Johnny’s wife, Katie, knows that he’s sweet and useless; she is not bitter but often hungry.

Johnny’s fecklessness leaves the family literally on the brink of starvation. When Katie can’t buy food she invents a game in which she and the children pretend to be arctic explorers trapped by a blizzard, eek-ing out their rations and waiting for help.

All is forgiven when Johnny returns from singing at a wedding with a feast of someone else’s leftovers.  Francie and her brother, who went to bed hungry, wake up in the middle of the night to a feast of lobster, oysters, caviar and Roquefort cheese.

‘They were so hungry that they ate everything on the table and digested it too, during the night. They could have digested nails had they been able to chew them.’

Eating all that food, it turned out, by the rules of the day and the Catholic Church, was a sin. Francie had broken the fast which should have lasted from mid-night until mass time. Keeping people hungry, of course, has always been an effective way to quell any bid for freedom. Francie learns that playing by the rules won’t get you what you want. She would gain her freedom even if she had to cheat a little, or lie once or twice and she would pay for the lies with her pride.
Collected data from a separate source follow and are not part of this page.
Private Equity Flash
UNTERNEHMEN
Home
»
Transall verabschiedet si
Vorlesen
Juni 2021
A Tree Grows in Brooklyn details the gradual unravelling of innocence, the end of a childhood and awakening of an intelligent, determined young woman. Betty Smith peels back the veil on ordinary lives, like opening the front of an old dollhouse. She lays bare the truth of her own youth in a series of intensely detailed vignettes. The reader is left with the feeling of being trusted with a confidence; it is a sensation almost of privilege. If you one of those people who craves books and feeds on the written word, A Tree Grows in Brooklyn will leave you with a warm glow of satisfaction.


Sugar Buns.

When things are good, when Papa stays sober enough to hold down a job and the Nolan family gets a stab at happiness, when they have more to eat than a variety of meals concocted from stale bread, they eat sugar buns. From their first happy married days, when they worked together on a night shift, Katie and Johnny loved arriving home to have ‘a breakfast of hot coffee and warm sweet buns.’ The piano teacher is paid in house-cleaning services, and an agreement to have coffee and a sugar bun at the end of every lesson.
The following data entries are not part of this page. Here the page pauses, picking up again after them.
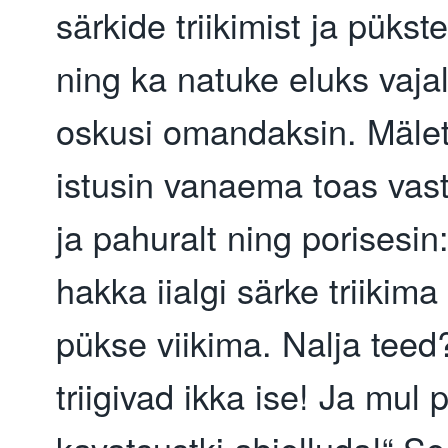
särkide triikimist ja pükste
ning ka natuke eluks vaja
oskusi omandaksin. Mälet
istusin vanaema toas vas
ja pahuralt ning porisesin
hakka iialgi särke triikima
pükse viikima. Nalja tee
triigivad ikka ise! Ja mul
When Katie feels secure, she gives Francie the five cents that might have gone to the tin can of savings and says instead,

“All right. Get the buns.”

Francie takes her time choosing four buns, the ones with the most sugar on top.

Each member of the Nolan family was allowed a cup of hot coffee from the pot. Katie considered the coffee a worthwhile indulgence. What’s more, Francie was permitted to simply cradle the warmth of her coffee, if that was what made her happy, and then throw it down the sink.
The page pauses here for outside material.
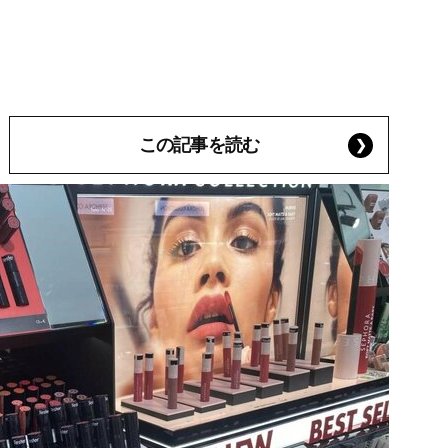
この記事を読む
I think it’s good that people like us can waste something once in a while and get the feeling of how it would be to have lots of money and not have to worry about scrounging.’

Waste not, want not is the doctrine of those who must make do with what they have. Katie understood the value of wanting more. The sugar bun is a treat but also serves to make Francie aware of the possibilities.

“The girl felt that even if she had less than anybody in Williamsburg, somehow she had more. She was richer because she had something to waste. She ate her sugar bun slowly, reluctant to have done with its sweet taste, while the coffee got ice-cold.”

Life won’t, and can’t, be all sweet buns, but when you get one, I suggest you make a pot of good, strong coffee and take the time to relish it.

Ingredients.

1 lb (450g) strong bread flour
½ tsp salt
1 oz (30g) sugar
1 packet (7g) of easy-action dried yeast
2 oz (60g) butter
½ pint (275 ml) milk

8 oz (225g) icing or confectioner’s sugar
1 lemon

Method.

Mix the flour, sugar and salt and yeast together in a large bowl.

Melt the butter. I place it in a glass measuring jug and melt it in the microwave. Add the milk to the melted butter. The milk and butter combined should be close to blood temperature – such that you can dip your pinkie finger in and it will feel neither hot nor cold. You may need to heat it a little more to reach this point.

Add the wet ingredients to the dry and mix to combine into a rough ball.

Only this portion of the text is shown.